2. ne sera pas traité comme un axe thématique en soi, mais plutôt comme une trame de fond (dans les «papers» et les autres « niches thématiques » du congrès)
A. Ville vs campagne. Les causes
Derrière le choix de ce thème, il y a le nombre croissant de population vivant dans les villes (plus de 50% / 200.000 personnes quittent chaque jour la campagne), ce qui induit les graves problèmes d’exode rural et le développement des banlieues.
Les causes de ce phénomène sont d’ordre socio-économiques, écologiques et culturels.
1. Socio-économiques : le travail agricole étant très peu rémunéré, les citoyens espèrent trouver dans la ville davantage de possibilités d’échapper à la pauvreté ; ils rêvent de bénéficier d’un ascenseur social.
2. Écologiques : le changement climatique (aux multiples conséquences : changement des cycles saisonniers, impacts sur la migration des animaux et des plantes, accentuation des phénomènes de catastrophes naturelles comme la sécheresse, la désertification, les inondations ou les glissements de terrain) cause la perte d’un sol fertile mais aussi le nombre croissant de réfugiés « climatiques » au sein des pays et entre les pays.
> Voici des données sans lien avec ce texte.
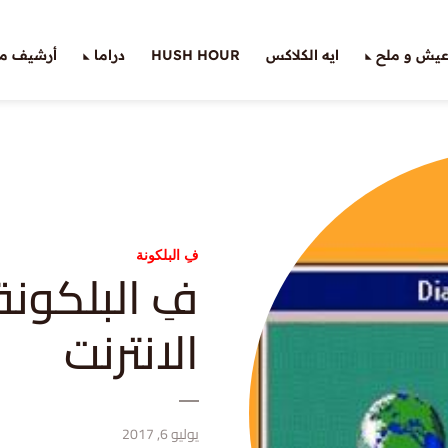
يش و ملح
ايه الكلاكس
HUSH HOUR
دراما
أرشيف ملّ
فِ البلكونة
الانترنت
يوليو 6, 2017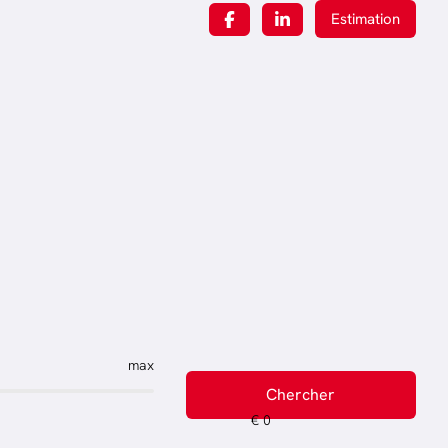
Estimation
max
Chercher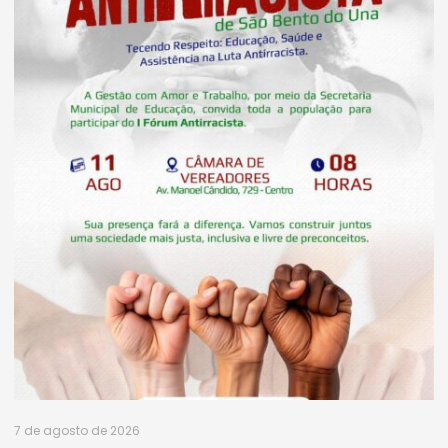
7 de agosto de 2026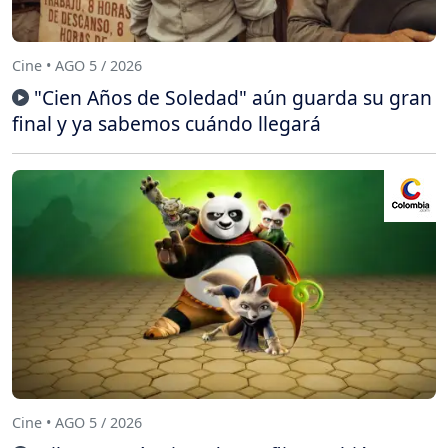
Cine • AGO 5 / 2026
"Cien Años de Soledad" aún guarda su gran
final y ya sabemos cuándo llegará
Cine • AGO 5 / 2026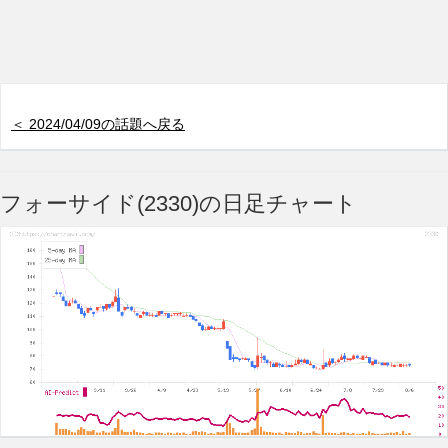
＜ 2024/04/09の話題へ戻る
フォーサイド(2330)の日足チャート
Le changement climatique se greffe et amplifie une situation déjà détériorée par les phénomènes induit par l’homme tels que la déforestation, la destruction des habitats, la pollution, l’appauvrissement des sols à cause des produits chimiques et de la mécanisation, l’utilisation des réserves foncières (pour les infrastructures, les logements, les divertissements – par exemple terrains de golf etc.). Soulignons néanmoins que le secteur agricole est lui-même responsable de la pollution de l’eau et du sol (comme il nous a été enseigné il y a 50 ans par Rachel Carson dans Silent Spring : la production de la nourriture est à l’origine d’une proportion importante des émissions de CO2).
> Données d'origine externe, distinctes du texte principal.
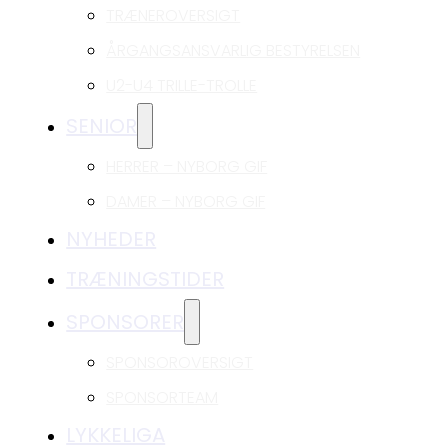
TRÆNEROVERSIGT
ÅRGANGSANSVARLIG BESTYRELSEN
U2-U4 TRILLE-TROLLE
SENIOR
HERRER – NYBORG GIF
DAMER – NYBORG GIF
NYHEDER
TRÆNINGSTIDER
SPONSORER
SPONSOROVERSIGT
SPONSORTEAM
LYKKELIGA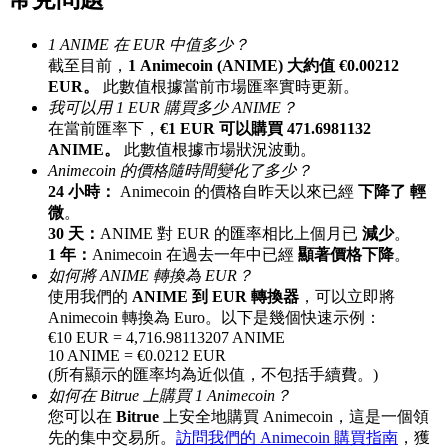
最高達65%佣金！
1 ANIME 在 EUR 中值多少？
截至目前，
1 Animecoin (ANIME) 大約值 €0.00212
EUR。
此數值根據當前市場匯率實時更新。
我可以用 1 EUR 購買多少 ANIME？
在當前匯率下，
€1 EUR 可以購買 471.6981132
ANIME。
此數值根據市場狀況波動。
Animecoin 的價格隨時間變化了多少？
24 小時：
Animecoin 的價格自昨天以來已經
下降了 輕
微
。
邀请好友
30 天：
ANIME 對 EUR 的匯率相比上個月已
減少
。
1 年：
Animecoin 在過去一年中已經
顯著價格下降
。
邀請朋友獲得現金獎勵
如何將 ANIME 轉換為 EUR？
使用我們的
ANIME 到 EUR 轉換器
，可以立即將
Animecoin 轉換為 Euro。以下是幾個快速示例：
€10 EUR = 4,716.98113207 ANIME
10 ANIME = €0.0212 EUR
(所有顯示的匯率均為近似值，不包括手續費。)
如何在 Bitrue 上購買 1 Animecoin？
您可以在
Bitrue
上安全地購買 Animecoin，這是一個領
先的集中交易所。
訪問我們的 Animecoin 購買指南
，獲
BTC 專享獎勵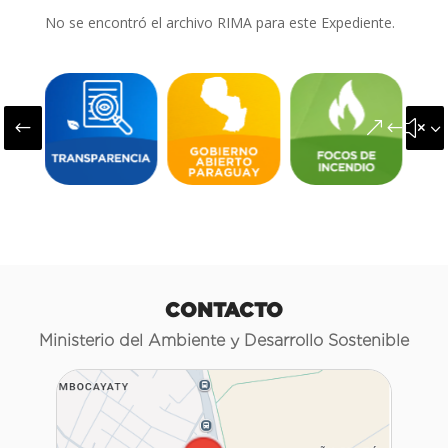
No se encontró el archivo RIMA para este Expediente.
#
&#x3
CONTACTO
Ministerio del Ambiente y Desarrollo Sostenible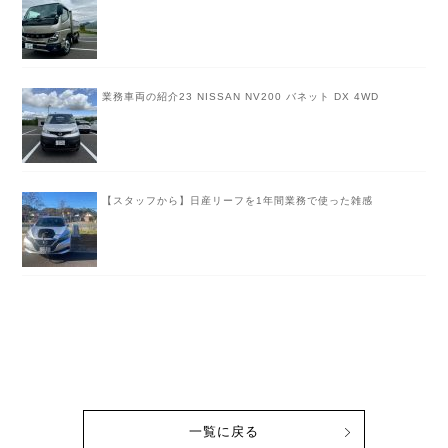
業務車両の紹介23 NISSAN NV200 バネット DX 4WD
【スタッフから】日産リーフを1年間業務で使った雑感
一覧に戻る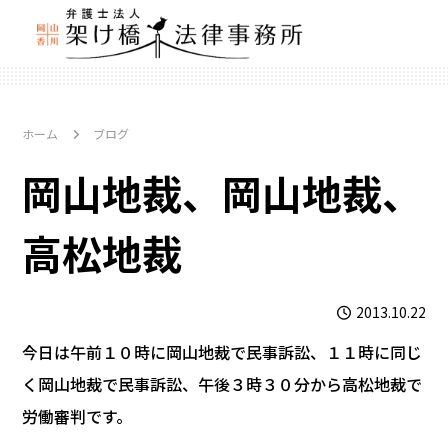
ホーム
ブログ
岡山地裁、岡山地裁、
高松地裁
2013.10.22
今日は午前１０時に岡山地裁で民事訴訟、１１時に同じ
く岡山地裁で民事訴訟、午後３時３０分から高松地裁で
労働審判です。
3. Culturels enfin parce que la ville offre davantage d’opportunités et de possibilités sur un plan culturel tandis que la ruralité est perçue comme inférieure. La «profession» d’agriculteur (ou de berger ou de forestier) ne bénéficie pas d’un grand prestige aux yeux des «citoyens» et donc de la culture dominante (aujourd’hui mais aussi dans le passé).
B. Les conséquences
La plupart des grandes villes et des métropoles sont concentrées dans les pays en voie de développement et émergents, bien que ce soit dans des continents comme en Europe que le pourcentage de la population urbaine atteigne les plus fortes proportions.
Cette urbanisation et sub-urbanisation traduisent par une congestion des zones urbaines, où sont de plus en plus présents des problèmes liés à la violence, à la pollution. Les effets de congestion sont amplifiés par l’augmentation des déplacements entre la maison et la ville, considérée comme un lieu de travail, de consommation ou d’offre culturelle (on parle d’ « usagers de la ville »).
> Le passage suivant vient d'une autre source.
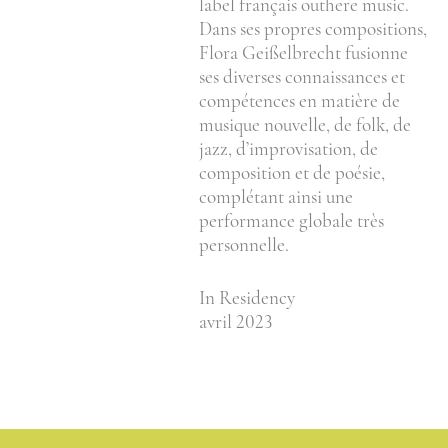
label français outhere music.
Dans ses propres compositions,
Flora Geißelbrecht fusionne
ses diverses connaissances et
compétences en matière de
musique nouvelle, de folk, de
jazz, d’improvisation, de
composition et de poésie,
complétant ainsi une
performance globale très
personnelle.
In Residency
avril 2023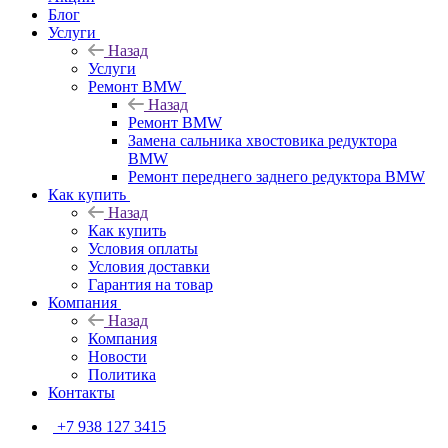
Блог
Услуги
Назад
Услуги
Ремонт BMW
Назад
Ремонт BMW
Замена сальника хвостовика редуктора
BMW
Ремонт переднего заднего редуктора BMW
Как купить
Назад
Как купить
Условия оплаты
Условия доставки
Гарантия на товар
Компания
Назад
Компания
Новости
Политика
Контакты
+7 938 127 3415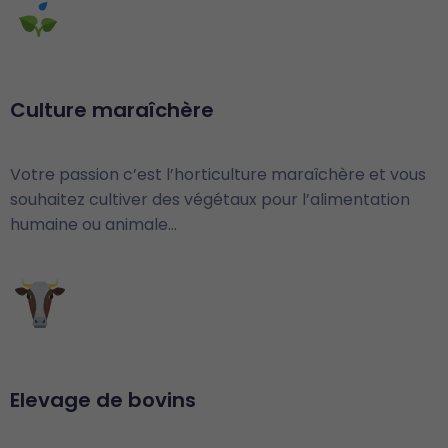
Culture maraîchère
Votre passion c’est l’horticulture maraîchère et vous
souhaitez cultiver des végétaux pour l’alimentation
humaine ou animale…
Elevage de bovins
L’urban sprawl, (modèle « américain » d’étalement urbain) est devenu un phénomène mondial. Les plus chanceux trouvent dans ces banlieues périphériques et ces villes satellites un domicile qui coûte moins cher, une vie plus tranquille, de meilleures conditions environnementales, avec, peut-être, l’illusion d’une proximité vis-à-vis de la nature.
A l’opposé, pour des centaines de millions de pauvres, la migration urbaine signifie se blottir dans les favelas, les bidonvilles, les villages caractérisés par l’absence de services, la violence, la dégradation, la criminalité, les mauvaises conditions de vie (en 2010, les habitants des bidonvilles – slums – étaient 827,6 millions, soit une augmentation de 55 millions depuis 2000 – NU-HABITAT, 2010).
Parallèlement à ces mouvements urbains, dans les zones rurales, le vieillissement de la population est un phénomène de plus en plus récurrent, en raison du faible renouvellement générationnel du monde agricole (les jeunes préférant migrer à l’intérieur du pays ou à l’étranger). Tandis que la population urbaine augmente, la population rurale diminue avec des mouvements de dépeuplement ou d’abandon des villages.
Souvent cet abandon contribue à la dégradation des sols, suite à la cessation de l’entretien des forêts, des rivières, des terrassements, etc…
C. Les grands défis
La question de la relation entre zones urbanisées et zones rurales et naturelles doit être évidemment déclinée en des termes partiellement différents selon les diverses parties de la planète, mais il n’en demeure pas moins qu’il s’agit aujourd’hui d’une question centrale puisque les trois grands défis de l’humanité sont:
• l’eau;
• l’alimentation;
• l’énergie.
Ces trois grands défis se gagneront ou se perdront aussi bien dans la ville qu’en dehors de la ville.
Le monde rural est également appelé à un engagement fort, auquel il ne pourra faire face sans la mise en place de politiques transversales capables de saisir les interconnexions entre tous les aspects du problème et la nécessité d’une approche intégrée.
L’urgence est:
• d’arrêter (et si possible d’inverser) l’exode rural en donnant de la valeur et une vraie qualité de vie à la vie rurale, en luttant contre la pauvreté des populations rurales, en protégeant les paysages et en arrêtant la surconsommation du foncier stratégique.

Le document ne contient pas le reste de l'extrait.